People with disabilities in Egypt: Towards accessibility

Nehal Al-Ashkar , Monday 21 Sep 2020

The lack of easily accessible transport and public spaces for the physically challenged in Egypt has been made more complicated by the coronavirus

Fathi
illustration: Fathi

While the restrictions introduced to halt the spread of the coronavirus have inconvenienced all of us, in some cases seriously, the lack of easily accessible public spaces and transport systems for the visually, hearing, and physically challenged in Egypt has been made significantly worse by the spread of the coronavirus.

Walid Farghali, a young man who lost his sight at the age of 20, is among those suffering from the lack of services for the disabled in Egypt.

“When I was young, the doctor told me that I would lose the ability to see gradually, and I became prepared for a monochrome life,” Farghali said. “However, I did not complain because I knew that I had nothing to do but to accept the fact that I would eventually be blind. Moving on was the best solution to forget this bitter loss.”
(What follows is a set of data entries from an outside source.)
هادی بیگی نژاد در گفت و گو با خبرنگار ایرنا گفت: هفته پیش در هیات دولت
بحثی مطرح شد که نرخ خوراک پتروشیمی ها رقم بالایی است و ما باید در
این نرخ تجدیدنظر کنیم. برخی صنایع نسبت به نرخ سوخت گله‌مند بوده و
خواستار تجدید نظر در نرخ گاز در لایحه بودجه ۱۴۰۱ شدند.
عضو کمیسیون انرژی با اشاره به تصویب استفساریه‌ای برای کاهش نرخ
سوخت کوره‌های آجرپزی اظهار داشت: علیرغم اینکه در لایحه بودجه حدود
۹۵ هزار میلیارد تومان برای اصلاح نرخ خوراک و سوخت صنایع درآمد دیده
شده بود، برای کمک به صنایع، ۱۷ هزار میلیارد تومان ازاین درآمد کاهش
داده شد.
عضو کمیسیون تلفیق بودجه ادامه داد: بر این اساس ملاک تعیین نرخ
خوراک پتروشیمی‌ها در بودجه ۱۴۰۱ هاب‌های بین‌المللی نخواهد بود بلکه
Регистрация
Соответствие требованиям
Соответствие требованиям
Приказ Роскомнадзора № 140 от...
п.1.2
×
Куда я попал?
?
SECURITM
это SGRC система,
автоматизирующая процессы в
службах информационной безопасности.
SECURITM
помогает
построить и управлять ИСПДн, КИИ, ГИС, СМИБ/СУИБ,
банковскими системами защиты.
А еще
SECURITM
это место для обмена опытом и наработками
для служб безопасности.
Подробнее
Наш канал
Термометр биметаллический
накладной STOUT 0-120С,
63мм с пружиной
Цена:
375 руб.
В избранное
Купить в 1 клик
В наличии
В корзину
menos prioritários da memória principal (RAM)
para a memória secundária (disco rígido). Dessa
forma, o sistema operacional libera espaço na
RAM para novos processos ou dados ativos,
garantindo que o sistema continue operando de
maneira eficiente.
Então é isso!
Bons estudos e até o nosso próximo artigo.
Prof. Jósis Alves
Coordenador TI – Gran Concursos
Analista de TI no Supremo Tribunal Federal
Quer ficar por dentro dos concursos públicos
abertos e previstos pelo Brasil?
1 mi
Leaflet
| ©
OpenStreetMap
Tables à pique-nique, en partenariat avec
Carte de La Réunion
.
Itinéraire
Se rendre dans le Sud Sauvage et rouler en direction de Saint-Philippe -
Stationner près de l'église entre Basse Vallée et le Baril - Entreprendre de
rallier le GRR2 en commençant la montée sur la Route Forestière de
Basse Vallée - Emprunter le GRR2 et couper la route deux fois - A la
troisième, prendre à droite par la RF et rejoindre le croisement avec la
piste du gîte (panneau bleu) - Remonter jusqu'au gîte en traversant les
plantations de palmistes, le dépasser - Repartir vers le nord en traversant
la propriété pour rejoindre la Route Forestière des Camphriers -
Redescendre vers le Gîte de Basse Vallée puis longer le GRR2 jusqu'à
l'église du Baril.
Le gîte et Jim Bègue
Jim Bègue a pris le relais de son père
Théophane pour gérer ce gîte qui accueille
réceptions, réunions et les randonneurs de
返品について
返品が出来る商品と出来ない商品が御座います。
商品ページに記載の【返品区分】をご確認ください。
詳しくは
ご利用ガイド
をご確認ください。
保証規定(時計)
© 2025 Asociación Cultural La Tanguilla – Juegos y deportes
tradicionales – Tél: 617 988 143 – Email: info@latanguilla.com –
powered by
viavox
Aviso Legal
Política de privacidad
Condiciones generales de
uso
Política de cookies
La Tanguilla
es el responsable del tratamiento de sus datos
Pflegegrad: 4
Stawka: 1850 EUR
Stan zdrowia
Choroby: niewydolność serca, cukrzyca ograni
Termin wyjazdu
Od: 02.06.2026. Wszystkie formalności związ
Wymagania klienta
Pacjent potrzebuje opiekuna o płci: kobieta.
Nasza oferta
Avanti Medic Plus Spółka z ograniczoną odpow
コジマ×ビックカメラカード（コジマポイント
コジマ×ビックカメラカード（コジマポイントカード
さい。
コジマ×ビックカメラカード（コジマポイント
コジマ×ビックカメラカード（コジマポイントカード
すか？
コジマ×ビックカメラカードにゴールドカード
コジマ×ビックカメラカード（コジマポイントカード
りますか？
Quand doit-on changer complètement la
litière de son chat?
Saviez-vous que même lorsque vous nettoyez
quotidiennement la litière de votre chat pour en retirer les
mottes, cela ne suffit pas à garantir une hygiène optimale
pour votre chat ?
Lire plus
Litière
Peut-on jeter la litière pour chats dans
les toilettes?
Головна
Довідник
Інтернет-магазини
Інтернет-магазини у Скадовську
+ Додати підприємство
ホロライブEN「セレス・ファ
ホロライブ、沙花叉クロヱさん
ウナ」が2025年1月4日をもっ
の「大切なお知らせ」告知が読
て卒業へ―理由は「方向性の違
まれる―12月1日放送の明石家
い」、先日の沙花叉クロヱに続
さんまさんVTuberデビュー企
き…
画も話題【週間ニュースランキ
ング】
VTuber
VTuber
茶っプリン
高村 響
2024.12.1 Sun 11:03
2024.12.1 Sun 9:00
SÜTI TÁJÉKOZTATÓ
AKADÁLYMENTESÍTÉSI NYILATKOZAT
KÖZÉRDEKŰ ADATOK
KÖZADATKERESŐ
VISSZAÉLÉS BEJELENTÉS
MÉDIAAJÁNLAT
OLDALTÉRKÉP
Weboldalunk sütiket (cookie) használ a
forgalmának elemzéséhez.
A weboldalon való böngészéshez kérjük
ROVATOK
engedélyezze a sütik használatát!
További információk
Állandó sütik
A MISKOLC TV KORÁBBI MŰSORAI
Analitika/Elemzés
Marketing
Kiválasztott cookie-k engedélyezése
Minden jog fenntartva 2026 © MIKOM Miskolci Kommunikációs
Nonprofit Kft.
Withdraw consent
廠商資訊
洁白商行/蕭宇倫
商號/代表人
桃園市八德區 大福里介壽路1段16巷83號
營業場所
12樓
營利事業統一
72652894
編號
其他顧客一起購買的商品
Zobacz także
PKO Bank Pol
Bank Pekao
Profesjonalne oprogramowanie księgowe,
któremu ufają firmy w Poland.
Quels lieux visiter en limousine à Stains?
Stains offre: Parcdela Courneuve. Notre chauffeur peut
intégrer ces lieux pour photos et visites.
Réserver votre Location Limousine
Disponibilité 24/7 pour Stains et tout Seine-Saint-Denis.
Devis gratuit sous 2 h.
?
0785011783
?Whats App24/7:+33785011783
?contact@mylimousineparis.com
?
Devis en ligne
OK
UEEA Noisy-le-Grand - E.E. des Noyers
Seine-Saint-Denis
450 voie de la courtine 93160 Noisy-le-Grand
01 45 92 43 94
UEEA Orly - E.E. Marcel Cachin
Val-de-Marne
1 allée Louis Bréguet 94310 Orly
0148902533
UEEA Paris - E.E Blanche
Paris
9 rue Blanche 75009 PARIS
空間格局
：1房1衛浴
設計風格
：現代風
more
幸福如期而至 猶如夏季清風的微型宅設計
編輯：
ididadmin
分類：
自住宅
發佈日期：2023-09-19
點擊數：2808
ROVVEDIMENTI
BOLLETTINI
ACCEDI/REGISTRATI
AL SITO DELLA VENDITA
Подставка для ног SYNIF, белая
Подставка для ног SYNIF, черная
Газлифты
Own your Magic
Farghali was advised to learn how to read and write in Braille. “This helped me a lot to communicate and to get educated,” he went on. “I believe that I’m lucky to have been able to achieve most of my goals now, and I have two Masters degrees, one of them from the UK. I was able to travel and to live alone for a whole year while I was studying.”

Life in the UK is also much smoother for the visually impaired, he said. “When I moved to the UK, I started to see the situation from a very different perspective. I understood that disability is not as it is sometimes defined and it is never an excuse for not achieving your dreams.

“I was able to live happily there for a whole year. People were so kind and understanding, and the country itself was kind and prepared to welcome me. It was in the UK that I came to the conclusion that the problem is not my abilities; it’s society that sometimes pushes me backwards. While I was there, I understood the meaning of being able to do things differently, and this may be a real skill,” he said.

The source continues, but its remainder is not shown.